Ces patrons embauchent, selon le FN, des sans-papiers « non parce qu'ils ne trouvent pas de travailleurs français, mais parce qu'ils veulent une main d'oeuvre taillable et corvéable et peser sur les salaires », a dénoncé dans un communiqué Wallerand de Saint-Just, vice-président du FN. Il a été inspiré par le Saint Esprit car il découvre que la précarité est encore plus terrible pour une personne qu'un patron a embauché en connaissance de cause et bizarrement il semble leur donner raison en demandant que « le gouvernement avait dit qu'il s'attaquerait aux filières d'immigration illégales, aux marchands de sommeil et aux patrons-voyous, qu'il le fasse ». On croirait une diatribe de la LCR ou de LO ! Il aurait pu ajouter que les « sans papiers » ne sont pas trop regardant sur les horaires hebdomadaires de travail , sur les règles de sécurité, sur les tickets restaurants, sur les frais de déplacements... Ils sont, en plus, très souvent révocables à volonté ! Le gouvernement, lui-même, estime qu'il y a entre 200 000 et 300 000 sans papiers en France, les associations parlent même de 400 000. La très grande majorité travaille. Ils occupent une place importante dans l'économie française : les Français ne veulent pas faire les emplois qu'ils occupent, en tout cas pas à ce prix et comme les employeurs ne veulent pas augmenter les salaires, chacun y trouvent son compte. C'est ceci la réalité ! Le reste n'est que larmes de crocodile ! D'autant que ces travailleurs ont dû apprendre hier que leur participation à la vie collective d'une France qui ne veut pas d'eux est plus que jamais indispensable !
DES COTISANTS GENEREUX
Le déficit du régime général de la Sécurité sociale en 2007 a atteint 9,5 milliards d'euros, contre un déficit de 8,7 milliards en 2006, a indiqué hier la Commission des comptes de la sécurité sociale (CCSS). En septembre, avant l'annonce des mesures correctrices du projet de loi de financement de la Sécurité sociale (PLFSS), la prévision de déficit pour 2007 s'établissait à 11,7 milliards d'euros. Donc on en déduira que la catastrophe est moins prononcée que prévue. « Cette dégradation des comptes du régime général cache des évolutions contrastées selon les branches : les branches maladie et famille sont en amélioration par rapport à 2006, tandis que les déficits des branches accidents du travail et maladies professionnelles (tiens donc si on parlait amiante, cancers, prévention...) et surtout vieillesse se creusent », précise la CCSS.
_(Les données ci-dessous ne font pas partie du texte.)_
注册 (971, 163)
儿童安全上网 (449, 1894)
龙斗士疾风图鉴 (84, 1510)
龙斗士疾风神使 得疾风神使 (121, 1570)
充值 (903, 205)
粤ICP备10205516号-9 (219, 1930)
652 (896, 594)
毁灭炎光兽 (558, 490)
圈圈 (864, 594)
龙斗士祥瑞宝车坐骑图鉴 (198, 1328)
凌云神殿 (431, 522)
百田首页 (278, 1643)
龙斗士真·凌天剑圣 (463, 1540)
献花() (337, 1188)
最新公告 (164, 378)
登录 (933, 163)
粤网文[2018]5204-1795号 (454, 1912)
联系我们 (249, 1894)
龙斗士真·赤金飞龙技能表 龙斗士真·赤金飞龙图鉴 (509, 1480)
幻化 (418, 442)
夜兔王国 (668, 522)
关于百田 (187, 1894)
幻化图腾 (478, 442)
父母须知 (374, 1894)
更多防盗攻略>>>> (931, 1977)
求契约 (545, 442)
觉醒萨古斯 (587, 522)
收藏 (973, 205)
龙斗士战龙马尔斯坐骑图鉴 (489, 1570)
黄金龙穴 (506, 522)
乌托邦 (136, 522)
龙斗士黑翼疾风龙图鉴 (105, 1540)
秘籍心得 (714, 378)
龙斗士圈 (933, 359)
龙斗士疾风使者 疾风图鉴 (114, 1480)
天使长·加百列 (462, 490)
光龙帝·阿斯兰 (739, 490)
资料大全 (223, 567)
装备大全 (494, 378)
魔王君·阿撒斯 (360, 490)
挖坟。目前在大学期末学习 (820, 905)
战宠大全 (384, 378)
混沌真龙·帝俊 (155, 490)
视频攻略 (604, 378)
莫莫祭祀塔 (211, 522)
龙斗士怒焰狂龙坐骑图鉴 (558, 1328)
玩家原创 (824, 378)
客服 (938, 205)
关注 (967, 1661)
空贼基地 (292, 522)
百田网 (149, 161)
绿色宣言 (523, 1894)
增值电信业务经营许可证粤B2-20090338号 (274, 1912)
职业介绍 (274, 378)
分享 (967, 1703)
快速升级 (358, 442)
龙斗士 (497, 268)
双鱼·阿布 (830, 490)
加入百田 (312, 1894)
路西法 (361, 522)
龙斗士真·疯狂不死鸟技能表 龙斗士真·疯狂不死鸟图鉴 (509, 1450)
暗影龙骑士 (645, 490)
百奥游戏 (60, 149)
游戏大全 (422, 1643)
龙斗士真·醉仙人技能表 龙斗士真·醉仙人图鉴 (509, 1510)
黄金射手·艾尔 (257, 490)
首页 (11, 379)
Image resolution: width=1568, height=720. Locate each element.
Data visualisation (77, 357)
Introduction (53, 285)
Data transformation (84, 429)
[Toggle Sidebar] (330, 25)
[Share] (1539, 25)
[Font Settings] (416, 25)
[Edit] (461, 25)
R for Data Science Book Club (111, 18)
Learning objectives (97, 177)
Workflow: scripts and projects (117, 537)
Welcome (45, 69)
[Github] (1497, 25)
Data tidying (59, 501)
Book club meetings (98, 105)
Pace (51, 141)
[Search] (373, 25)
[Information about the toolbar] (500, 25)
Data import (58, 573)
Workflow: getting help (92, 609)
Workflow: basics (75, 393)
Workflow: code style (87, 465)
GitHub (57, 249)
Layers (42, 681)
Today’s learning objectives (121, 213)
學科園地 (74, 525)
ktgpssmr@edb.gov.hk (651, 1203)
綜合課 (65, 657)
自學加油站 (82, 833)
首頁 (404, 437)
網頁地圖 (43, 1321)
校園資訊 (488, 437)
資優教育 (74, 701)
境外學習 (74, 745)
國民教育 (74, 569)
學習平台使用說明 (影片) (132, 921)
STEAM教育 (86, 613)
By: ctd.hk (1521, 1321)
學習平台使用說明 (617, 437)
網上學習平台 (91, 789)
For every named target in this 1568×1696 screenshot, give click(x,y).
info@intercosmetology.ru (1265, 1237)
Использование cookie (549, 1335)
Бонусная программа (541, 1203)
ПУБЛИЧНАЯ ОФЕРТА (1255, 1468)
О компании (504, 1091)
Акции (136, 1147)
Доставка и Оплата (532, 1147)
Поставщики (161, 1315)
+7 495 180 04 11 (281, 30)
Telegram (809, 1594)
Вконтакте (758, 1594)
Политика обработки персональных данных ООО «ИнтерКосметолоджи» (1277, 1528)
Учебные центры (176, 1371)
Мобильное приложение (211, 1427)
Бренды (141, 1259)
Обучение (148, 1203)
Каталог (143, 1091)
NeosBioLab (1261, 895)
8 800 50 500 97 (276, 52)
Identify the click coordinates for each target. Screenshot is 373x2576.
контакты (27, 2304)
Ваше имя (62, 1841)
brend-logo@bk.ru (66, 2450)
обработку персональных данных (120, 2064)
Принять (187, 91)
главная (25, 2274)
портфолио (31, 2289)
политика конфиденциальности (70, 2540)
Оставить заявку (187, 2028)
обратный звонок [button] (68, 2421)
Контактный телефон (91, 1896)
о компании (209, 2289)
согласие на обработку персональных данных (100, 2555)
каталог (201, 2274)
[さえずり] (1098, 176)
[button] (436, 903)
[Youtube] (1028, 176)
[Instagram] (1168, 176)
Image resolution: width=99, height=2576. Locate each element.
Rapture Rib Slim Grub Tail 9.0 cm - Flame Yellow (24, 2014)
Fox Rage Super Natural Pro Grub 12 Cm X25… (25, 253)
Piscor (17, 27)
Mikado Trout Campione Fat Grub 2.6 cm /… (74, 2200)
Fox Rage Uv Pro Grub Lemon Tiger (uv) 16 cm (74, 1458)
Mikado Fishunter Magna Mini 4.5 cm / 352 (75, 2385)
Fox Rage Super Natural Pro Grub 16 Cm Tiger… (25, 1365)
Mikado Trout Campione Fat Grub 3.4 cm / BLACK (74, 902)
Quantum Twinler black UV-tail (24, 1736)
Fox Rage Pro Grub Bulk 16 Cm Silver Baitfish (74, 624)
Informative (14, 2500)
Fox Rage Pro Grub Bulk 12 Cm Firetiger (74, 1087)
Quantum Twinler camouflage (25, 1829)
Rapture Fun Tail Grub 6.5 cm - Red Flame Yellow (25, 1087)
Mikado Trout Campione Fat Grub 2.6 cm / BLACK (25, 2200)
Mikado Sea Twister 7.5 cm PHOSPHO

La branche maladie enregistre « une nette amélioration », avec un déficit à 4,6 milliards d'euros, contre 5,9 milliards en 2006. La branche famille est elle excédentaire pour la première fois depuis 2003, avec un solde à +0,2 milliard d'euros. La branche vieillesse enregistre elle un déficit à 4,6 milliards d'euros (contre -1,9 milliard en 2006), au même niveau que celui de la branche maladie. Mais que font les « sans papiers » qui travaillent pour nous apporter les subsides qui nous manquent ?
En effet la plupart d'entre eux ont des feuilles de paye, déclarent leurs impôts et versent des cotisations aux caisses d'assurance maladie, retraite, Assedic dont ils ne profiteront jamais. La majorité d'entre eux travaille pour des patrons qui savent pertinemment qu'ils sont sans papiers et qui peuvent ainsi les exploiter sans vergogne. Mais c'est plus joli pour les contes de fées de déclarer que ce sont les immigrés qui coûtent cher à notre pays.
Mais je déblogue...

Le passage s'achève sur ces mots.